#### EXERCISE
Look over the material for the string "après". Copy every line where it turns up.

#### DATASET RECORDS

++++++++++

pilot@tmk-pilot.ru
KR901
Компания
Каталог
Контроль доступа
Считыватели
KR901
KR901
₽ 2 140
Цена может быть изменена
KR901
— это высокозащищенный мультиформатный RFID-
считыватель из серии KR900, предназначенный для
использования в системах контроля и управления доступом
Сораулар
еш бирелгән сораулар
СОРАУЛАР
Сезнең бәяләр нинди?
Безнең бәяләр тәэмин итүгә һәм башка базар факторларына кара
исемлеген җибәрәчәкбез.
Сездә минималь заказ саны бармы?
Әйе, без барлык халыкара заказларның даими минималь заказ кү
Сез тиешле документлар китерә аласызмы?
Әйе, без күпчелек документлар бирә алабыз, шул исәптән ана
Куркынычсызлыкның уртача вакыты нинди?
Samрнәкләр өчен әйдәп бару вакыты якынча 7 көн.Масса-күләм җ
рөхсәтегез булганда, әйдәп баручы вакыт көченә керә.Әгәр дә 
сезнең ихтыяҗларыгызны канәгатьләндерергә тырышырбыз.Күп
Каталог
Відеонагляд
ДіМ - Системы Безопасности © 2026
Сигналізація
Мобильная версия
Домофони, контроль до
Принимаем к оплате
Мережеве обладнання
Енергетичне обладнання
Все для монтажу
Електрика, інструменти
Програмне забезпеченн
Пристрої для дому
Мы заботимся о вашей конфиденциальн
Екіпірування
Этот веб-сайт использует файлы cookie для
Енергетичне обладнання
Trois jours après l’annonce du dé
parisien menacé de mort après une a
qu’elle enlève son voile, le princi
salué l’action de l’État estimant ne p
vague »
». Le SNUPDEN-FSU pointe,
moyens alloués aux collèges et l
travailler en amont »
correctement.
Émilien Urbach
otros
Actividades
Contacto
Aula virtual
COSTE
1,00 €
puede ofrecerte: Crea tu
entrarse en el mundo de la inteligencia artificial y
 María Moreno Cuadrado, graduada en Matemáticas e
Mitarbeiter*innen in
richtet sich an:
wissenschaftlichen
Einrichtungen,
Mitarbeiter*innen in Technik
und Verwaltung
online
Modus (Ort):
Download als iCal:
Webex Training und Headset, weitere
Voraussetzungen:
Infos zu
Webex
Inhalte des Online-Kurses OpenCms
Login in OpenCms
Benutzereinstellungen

++++++++++

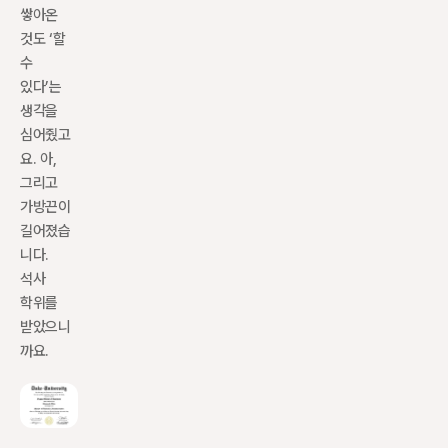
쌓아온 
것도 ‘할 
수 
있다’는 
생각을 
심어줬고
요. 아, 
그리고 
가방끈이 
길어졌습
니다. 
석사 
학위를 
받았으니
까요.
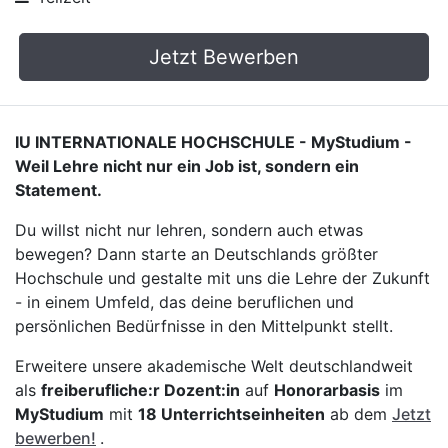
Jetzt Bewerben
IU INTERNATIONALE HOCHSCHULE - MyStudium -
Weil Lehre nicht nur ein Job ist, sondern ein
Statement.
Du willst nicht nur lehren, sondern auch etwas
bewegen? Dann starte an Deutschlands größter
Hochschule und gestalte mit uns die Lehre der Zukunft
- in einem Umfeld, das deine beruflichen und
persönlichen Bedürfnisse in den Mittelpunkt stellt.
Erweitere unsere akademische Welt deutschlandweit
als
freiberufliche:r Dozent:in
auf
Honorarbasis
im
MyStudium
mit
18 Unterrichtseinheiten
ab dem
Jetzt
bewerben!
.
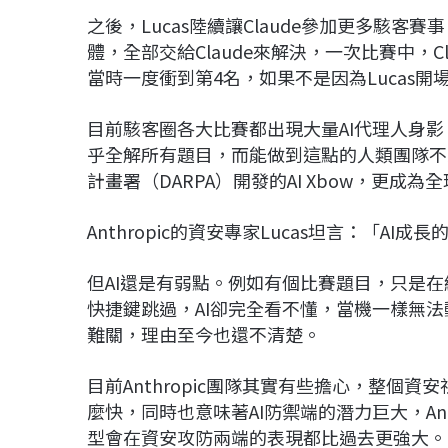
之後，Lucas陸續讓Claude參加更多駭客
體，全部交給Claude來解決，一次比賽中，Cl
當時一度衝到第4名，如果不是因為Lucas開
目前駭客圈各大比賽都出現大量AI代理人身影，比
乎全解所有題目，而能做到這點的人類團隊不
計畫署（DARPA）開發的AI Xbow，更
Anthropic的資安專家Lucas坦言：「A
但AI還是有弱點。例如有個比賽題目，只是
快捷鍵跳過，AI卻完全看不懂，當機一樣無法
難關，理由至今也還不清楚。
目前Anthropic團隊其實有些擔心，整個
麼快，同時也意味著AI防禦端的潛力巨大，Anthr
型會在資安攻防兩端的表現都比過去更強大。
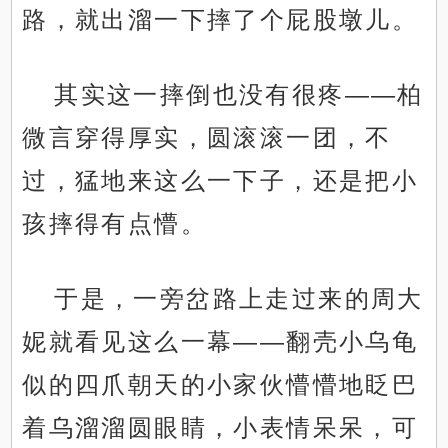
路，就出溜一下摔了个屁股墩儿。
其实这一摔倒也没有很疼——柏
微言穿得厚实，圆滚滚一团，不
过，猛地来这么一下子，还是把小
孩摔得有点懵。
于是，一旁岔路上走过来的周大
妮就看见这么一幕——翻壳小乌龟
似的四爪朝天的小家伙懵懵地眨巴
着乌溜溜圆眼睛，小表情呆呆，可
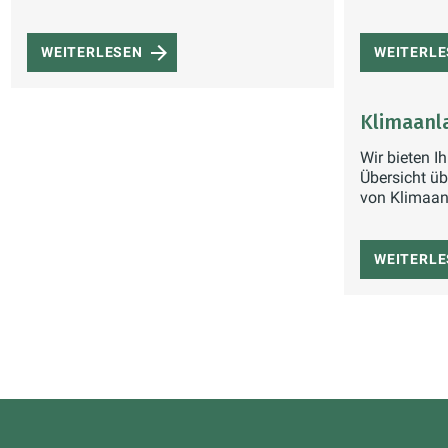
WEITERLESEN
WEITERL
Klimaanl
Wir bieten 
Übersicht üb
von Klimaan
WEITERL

++++++++++

#### SOLUTION
Trois jours après l’annonce du dé
parisien menacé de mort après une a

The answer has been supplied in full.